Pseuduvaria beccarii

Scientific classification
- Kingdom: Plantae
- Clade: Tracheophytes
- Clade: Angiosperms
- Clade: Magnoliids
- Order: Magnoliales
- Family: Annonaceae
- Genus: Pseuduvaria
- Species: P. beccarii
- Binomial name: Pseuduvaria beccarii (Scheff.) J.Sinclair
- Synonyms: Orophea beccarii Scheff.

= Pseuduvaria beccarii =

- Genus: Pseuduvaria
- Species: beccarii
- Authority: (Scheff.) J.Sinclair
- Synonyms: Orophea beccarii Scheff.

Species of plant in the soursop family

Pseuduvaria beccarii is a species of plant in the family Annonaceae. It is endemic to New Guinea. Rudolph Scheffer, the Dutch botanist who first formally described the species using the basionym Orophea beccarii, named it after Odoardo Beccari, the Italian naturalist who collected the sample he examined.

==Description==
It is a tree reaching 18 m in height.

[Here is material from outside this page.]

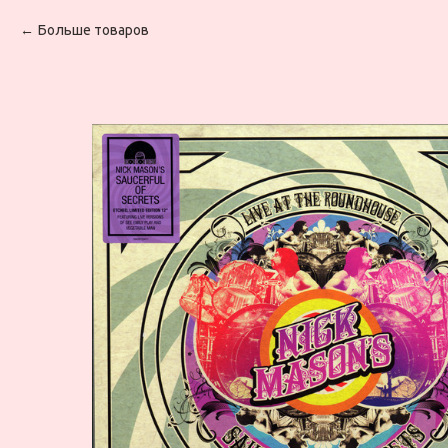
Больше товаров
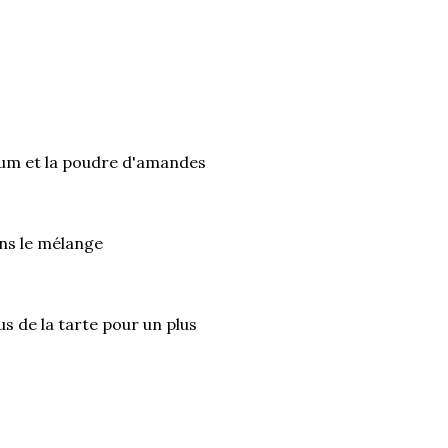
 rhum et la poudre d'amandes
ans le mélange
s de la tarte pour un plus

Its papery leaves are 16–23 by 6–8 centimeters and come to a point at their tips. The leaves are hairless on their upper surface and densely hairy on their lower surfaces. The leaves have 14–18 pairs of secondary veins emanating from their midribs. Its densely hairy petioles are up to 4 millimeters long with a groove on their upper side. Inflorescences are organized on densely hairy peduncles 8–20 millimeters long. Each inflorescence consists of up to 5 flowers. Each flower is on a densely hairy pedicel 4–12 millimeters in length. The flowers have both male and female reproductive structures. Its flowers have 3 small sepals, 1 by 0.5 millimeters. The sepals are smooth on their upper surface and densely hairy on their lower surface. Its 6 petals are arranged in two rows of 3. The outer petals are 2 by 1.5 millimeters with smooth upper surfaces and densely hairy lower surfaces. The inner petals have a 2–2.5 millimeter long claw at their base and a 4.5–6.5 by 3.5–4 millimeter blade. The inner petals are smooth on their upper surface and densely hairy on their lower surface. Its flowers have up to 20 stamens that are 0.6–0.7 millimeters long. Each flower has one carpel. Fruit are on 12–20 millimeter long peduncles. Fruit are 22–36 by 9–17 millimeter ellipsoids. The fruit are wrinkly, densely hairy and orange when mature. There are 8 seeds, 9.5–10.5 by 7–8 millimeters in each fruit.

===Reproductive biology===
The pollen of P. beccarii is shed as permanent tetrads.